Bunun dışında FidelityFX Harika Fidelity mevcut değil lakin AMD ekran kartlarını kullanan aygıtlarda FidelityFX CAS denilen Kontrast Uyarlamalı Sertleştirme oyunda mevcut. Bu özellik sayesinde oyun daha keskin bir imgeye sahip oluyor ve bunu yaparken FPS’den kayıp yaşamıyorsunuz. Ben oyunun tamamında 120 Hz monitörümle 120 Hz ayarı açık ve FidelityFX CAS faal olarak oynadım ve azamî 2-3 defa ufak FPS düşüşleri yaşadım. Oyunun performansı ve akıcılığı pek yerinde.
Oyun uzunluğu: Biraz kısa mı güya?
Genelde Call of Duty campaign modları kısadır fakat bu Vanguard, sahiden o kısalık hissini yaşatıyor. Howlongtobeat verilerine nazaran oyunun ana kıssa uzunluğu 6 saat. Extralarla birlikte maksimum 8 saat olarak gösterilmiş. Alışılmış ki işin Multiplayer modu tarafı da var ve bu tarafla birlikte oyunu 100-200 saat oynayabilirsiniz fakat biz Singleplayer taraf için konuşuyoruz. Aslında uzunluk ortalama bir Call of Duty oyunu ile birebir üzere lakin öykü oldu da bittiye geliyor ve kısalığının farkına varabiliyorsunuz. Vanguard, bizlere daha uzun bir Singleplayer Campaign mod tecrübesi yaşatabilirdi diye düşünüyorum.
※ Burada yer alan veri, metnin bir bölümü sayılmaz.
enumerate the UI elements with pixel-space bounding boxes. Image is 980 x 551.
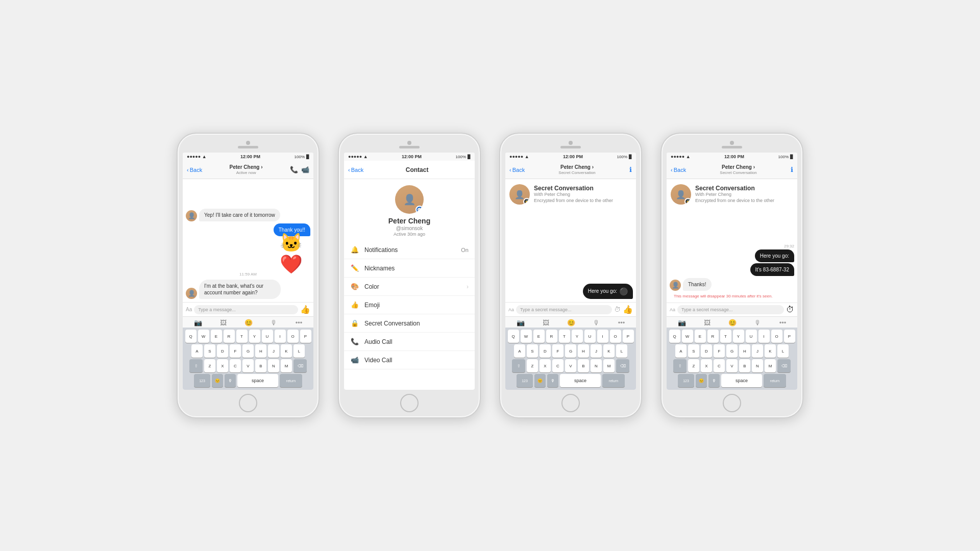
k4-e[interactable]: E — [695, 330, 706, 343]
k4-s[interactable]: S — [688, 344, 699, 358]
menu-color[interactable]: 🎨 Color › — [344, 278, 475, 296]
key-o[interactable]: O — [287, 330, 299, 343]
menu-audio-call[interactable]: 📞 Audio Call — [344, 333, 475, 351]
k4-v[interactable]: V — [726, 359, 738, 372]
key-emoji[interactable]: 😊 — [212, 374, 223, 387]
k3-j[interactable]: J — [591, 344, 602, 358]
mic-tb-icon-4[interactable]: 🎙 — [754, 319, 761, 327]
k3-s[interactable]: S — [527, 344, 538, 358]
k4-i[interactable]: I — [758, 330, 770, 343]
thumbsup-icon[interactable]: 👍 — [300, 305, 310, 314]
key-l[interactable]: L — [293, 344, 305, 358]
key-m[interactable]: M — [281, 359, 292, 372]
k4-x[interactable]: X — [701, 359, 712, 372]
key-p[interactable]: P — [300, 330, 311, 343]
emoji-tb-icon-3[interactable]: 😊 — [567, 319, 575, 327]
k4-a[interactable]: A — [675, 344, 687, 358]
key-s[interactable]: S — [204, 344, 215, 358]
k3-a[interactable]: A — [514, 344, 525, 358]
key-u[interactable]: U — [262, 330, 273, 343]
key-q[interactable]: Q — [185, 330, 197, 343]
video-icon[interactable]: 📹 — [301, 166, 309, 173]
k4-c[interactable]: C — [714, 359, 725, 372]
k4-space[interactable]: space — [721, 374, 762, 387]
phone-icon[interactable]: 📞 — [290, 166, 298, 173]
k3-shift[interactable]: ⇧ — [512, 359, 525, 372]
back-button-4[interactable]: ‹ Back — [671, 167, 686, 173]
k4-123[interactable]: 123 — [678, 374, 694, 387]
key-a[interactable]: A — [191, 344, 203, 358]
k4-backspace[interactable]: ⌫ — [777, 359, 791, 372]
key-g[interactable]: G — [242, 344, 254, 358]
key-123[interactable]: 123 — [194, 374, 210, 387]
k3-v[interactable]: V — [565, 359, 576, 372]
home-button-2[interactable] — [400, 394, 419, 412]
home-button-3[interactable] — [561, 394, 580, 412]
k3-y[interactable]: Y — [572, 330, 583, 343]
key-w[interactable]: W — [198, 330, 209, 343]
k4-w[interactable]: W — [682, 330, 693, 343]
k3-return[interactable]: return — [602, 374, 625, 387]
key-r[interactable]: R — [224, 330, 235, 343]
k3-r[interactable]: R — [546, 330, 557, 343]
k3-d[interactable]: D — [540, 344, 551, 358]
info-icon-3[interactable]: ℹ — [629, 166, 632, 173]
key-k[interactable]: K — [281, 344, 292, 358]
menu-secret[interactable]: 🔒 Secret Conversation — [344, 314, 475, 333]
menu-notifications[interactable]: 🔔 Notifications On — [344, 241, 475, 259]
k4-return[interactable]: return — [764, 374, 786, 387]
cam-icon-3[interactable]: 📷 — [517, 319, 525, 327]
key-j[interactable]: J — [268, 344, 279, 358]
k3-mic[interactable]: 🎙 — [547, 374, 558, 387]
key-e[interactable]: E — [211, 330, 222, 343]
more-tb-icon-4[interactable]: ••• — [779, 319, 787, 327]
img-icon-4[interactable]: 🖼 — [704, 319, 710, 327]
k3-emoji[interactable]: 😊 — [534, 374, 546, 387]
k3-backspace[interactable]: ⌫ — [616, 359, 629, 372]
k3-q[interactable]: Q — [508, 330, 519, 343]
k4-t[interactable]: T — [720, 330, 731, 343]
k4-mic[interactable]: 🎙 — [708, 374, 720, 387]
timer-icon-3[interactable]: ⏱ — [614, 306, 621, 313]
more-tb-icon-3[interactable]: ••• — [618, 319, 625, 327]
key-v[interactable]: V — [242, 359, 254, 372]
k3-k[interactable]: K — [603, 344, 615, 358]
key-mic[interactable]: 🎙 — [225, 374, 236, 387]
k3-space[interactable]: space — [560, 374, 601, 387]
k4-n[interactable]: N — [752, 359, 763, 372]
return-key[interactable]: return — [280, 374, 302, 387]
k4-r[interactable]: R — [707, 330, 719, 343]
thumbsup-icon-3[interactable]: 👍 — [623, 305, 633, 314]
k3-m[interactable]: M — [603, 359, 615, 372]
message-input-1[interactable]: Type a message... — [194, 305, 298, 314]
menu-emoji[interactable]: 👍 Emoji — [344, 296, 475, 314]
img-icon-3[interactable]: 🖼 — [543, 319, 549, 327]
k3-l[interactable]: L — [616, 344, 627, 358]
k4-y[interactable]: Y — [733, 330, 744, 343]
key-d[interactable]: D — [217, 344, 228, 358]
k3-c[interactable]: C — [552, 359, 564, 372]
back-button-2[interactable]: ‹ Back — [348, 167, 363, 173]
space-key[interactable]: space — [237, 374, 278, 387]
k4-m[interactable]: M — [765, 359, 776, 372]
k3-123[interactable]: 123 — [517, 374, 533, 387]
secret-input-4[interactable]: Type a secret message... — [677, 305, 784, 314]
home-button-1[interactable] — [239, 394, 257, 412]
k3-n[interactable]: N — [591, 359, 602, 372]
info-icon-4[interactable]: ℹ — [791, 166, 793, 173]
k4-emoji[interactable]: 😊 — [696, 374, 707, 387]
k4-u[interactable]: U — [746, 330, 757, 343]
more-icon[interactable]: ••• — [296, 319, 303, 327]
key-h[interactable]: H — [255, 344, 266, 358]
mic-icon[interactable]: 🎙 — [271, 319, 277, 327]
k3-u[interactable]: U — [584, 330, 596, 343]
key-t[interactable]: T — [236, 330, 248, 343]
timer-icon-4[interactable]: ⏱ — [786, 305, 794, 314]
k4-k[interactable]: K — [765, 344, 776, 358]
shift-key[interactable]: ⇧ — [189, 359, 203, 372]
cam-icon-4[interactable]: 📷 — [678, 319, 686, 327]
key-i[interactable]: I — [275, 330, 286, 343]
key-c[interactable]: C — [230, 359, 241, 372]
backspace-key[interactable]: ⌫ — [293, 359, 307, 372]
k3-o[interactable]: O — [610, 330, 621, 343]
Sonuç: Ortalama bir Call of Duty oyunu:
Sonuç olarak 5 Kasım 2021 tarihinde çıkış yapan ve bizleri İkinci Dünya Savaşı’na götüren Call of Duty Vanguard, ortalama bir Call of Duty oyunu oluyor. Ortalamanın maalesef üstüne çıkamıyor fakat altına da çok fazla inmiyor. Eksikleri olmasına karşın başarılı olduğu kısımlar ile de zevkli bir oyun deneyimi sunmayı başaran Vanguard, genel olarak ne yazık ki bu yılın çok fazla dikkat çekmeyecek oyunlardan birisi olacaktır. Fiyatı da ülkemizde 600 TL civarında ve bu epey yüksek bir fiyat. Lakin tüm oyunlar bu düzeyde olduğu için incelemede bunu bir konu olarak almak artık ne kadar mantıklı olur bilemiyorum.
Artılar:
- Başarılı sinematik anlatım
- Yeni kuşak oyun performansı
- Etkileyici grafik ve atmosfer
- Mükemmel müzik ve ses kullanımı
- Birbirinden farklı öyküler sahip ilgi cazip karakterler
Eksiler:
- Oldukça kısa bir oyun uzunluğu
- Ana kıssanın başarılı olmaması
- İkinci Dünya Savaşı temasının tekrar ve tekrar kullanımı
- Karakterlerle pek bağ kurulamaması
NİHAİ PUAN: 75/100
Call of Duty Vanguard, Singleplayer Campaign modu incelemesinin sonuna geldik. Sizler oyunu ve incelemeyi nasıl buldunuz? Sizler oyuna kaç puan verirsiniz? Bedelli görüşlerinizi yorumlar kısmında bizimle paylaşabilirsiniz.